Instructions to follow:
What lines below include the word "will"? Copy each one.

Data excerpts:
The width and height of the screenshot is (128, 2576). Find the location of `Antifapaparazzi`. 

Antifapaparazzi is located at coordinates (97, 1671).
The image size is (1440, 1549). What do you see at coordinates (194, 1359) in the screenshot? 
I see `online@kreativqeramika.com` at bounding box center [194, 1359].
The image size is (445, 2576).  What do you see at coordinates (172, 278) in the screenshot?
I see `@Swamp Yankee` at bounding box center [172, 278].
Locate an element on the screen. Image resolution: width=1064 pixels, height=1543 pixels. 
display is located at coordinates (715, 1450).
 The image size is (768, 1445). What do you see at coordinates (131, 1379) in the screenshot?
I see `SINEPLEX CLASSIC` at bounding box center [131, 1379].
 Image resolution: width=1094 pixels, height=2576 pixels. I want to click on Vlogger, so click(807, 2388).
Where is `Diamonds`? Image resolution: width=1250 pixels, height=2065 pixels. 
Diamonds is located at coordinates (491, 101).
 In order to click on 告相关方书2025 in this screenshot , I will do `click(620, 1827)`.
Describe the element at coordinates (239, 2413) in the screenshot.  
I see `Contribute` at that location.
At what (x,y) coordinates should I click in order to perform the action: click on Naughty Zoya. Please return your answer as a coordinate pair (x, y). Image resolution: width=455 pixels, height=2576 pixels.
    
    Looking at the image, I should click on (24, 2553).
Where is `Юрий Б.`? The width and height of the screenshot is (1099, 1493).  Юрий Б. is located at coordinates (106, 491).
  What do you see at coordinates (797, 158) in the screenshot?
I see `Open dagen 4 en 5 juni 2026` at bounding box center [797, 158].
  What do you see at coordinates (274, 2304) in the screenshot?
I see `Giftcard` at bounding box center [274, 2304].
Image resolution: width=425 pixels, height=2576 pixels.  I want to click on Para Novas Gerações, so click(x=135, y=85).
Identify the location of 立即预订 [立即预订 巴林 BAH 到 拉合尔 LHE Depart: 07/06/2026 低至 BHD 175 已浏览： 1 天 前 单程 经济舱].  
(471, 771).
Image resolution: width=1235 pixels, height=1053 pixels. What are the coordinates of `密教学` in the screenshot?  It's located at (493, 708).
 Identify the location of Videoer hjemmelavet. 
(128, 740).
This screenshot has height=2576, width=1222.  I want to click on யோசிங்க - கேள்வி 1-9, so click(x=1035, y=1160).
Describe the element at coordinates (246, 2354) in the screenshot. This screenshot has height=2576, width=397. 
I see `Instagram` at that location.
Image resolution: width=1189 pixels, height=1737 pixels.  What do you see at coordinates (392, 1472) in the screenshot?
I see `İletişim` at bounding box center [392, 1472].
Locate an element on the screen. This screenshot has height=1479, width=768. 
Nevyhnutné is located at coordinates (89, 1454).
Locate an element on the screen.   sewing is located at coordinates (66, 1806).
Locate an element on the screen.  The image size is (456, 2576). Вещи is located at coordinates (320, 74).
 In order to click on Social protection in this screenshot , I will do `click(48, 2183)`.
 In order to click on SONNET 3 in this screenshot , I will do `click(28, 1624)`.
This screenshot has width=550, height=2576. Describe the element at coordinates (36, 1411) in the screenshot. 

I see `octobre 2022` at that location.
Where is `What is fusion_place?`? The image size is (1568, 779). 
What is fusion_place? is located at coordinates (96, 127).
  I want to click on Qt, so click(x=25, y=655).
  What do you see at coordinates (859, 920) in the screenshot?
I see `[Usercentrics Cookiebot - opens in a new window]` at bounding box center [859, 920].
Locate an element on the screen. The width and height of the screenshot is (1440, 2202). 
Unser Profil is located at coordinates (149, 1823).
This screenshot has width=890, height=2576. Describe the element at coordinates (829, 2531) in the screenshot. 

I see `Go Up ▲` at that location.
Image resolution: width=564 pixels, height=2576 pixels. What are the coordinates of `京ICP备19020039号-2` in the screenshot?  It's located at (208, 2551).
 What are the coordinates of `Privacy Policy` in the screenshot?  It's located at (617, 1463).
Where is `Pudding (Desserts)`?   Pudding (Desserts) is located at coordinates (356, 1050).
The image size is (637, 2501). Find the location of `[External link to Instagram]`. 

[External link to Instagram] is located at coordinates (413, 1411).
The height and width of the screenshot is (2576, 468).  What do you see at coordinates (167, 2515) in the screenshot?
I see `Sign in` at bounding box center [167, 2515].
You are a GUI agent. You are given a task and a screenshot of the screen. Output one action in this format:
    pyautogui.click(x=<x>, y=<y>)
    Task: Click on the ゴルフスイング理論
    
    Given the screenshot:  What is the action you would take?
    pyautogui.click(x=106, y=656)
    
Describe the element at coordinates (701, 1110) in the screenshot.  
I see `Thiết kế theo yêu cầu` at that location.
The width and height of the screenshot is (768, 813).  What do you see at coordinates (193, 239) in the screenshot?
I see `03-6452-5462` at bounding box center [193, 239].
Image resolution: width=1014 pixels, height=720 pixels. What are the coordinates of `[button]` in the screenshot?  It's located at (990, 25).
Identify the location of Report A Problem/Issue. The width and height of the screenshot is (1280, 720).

Solution:
 In order to click on 告相关方书2025 in this screenshot , I will do `click(620, 1827)`.
 In order to click on Social protection in this screenshot , I will do `click(48, 2183)`.
 In order to click on SONNET 3 in this screenshot , I will do `click(28, 1624)`.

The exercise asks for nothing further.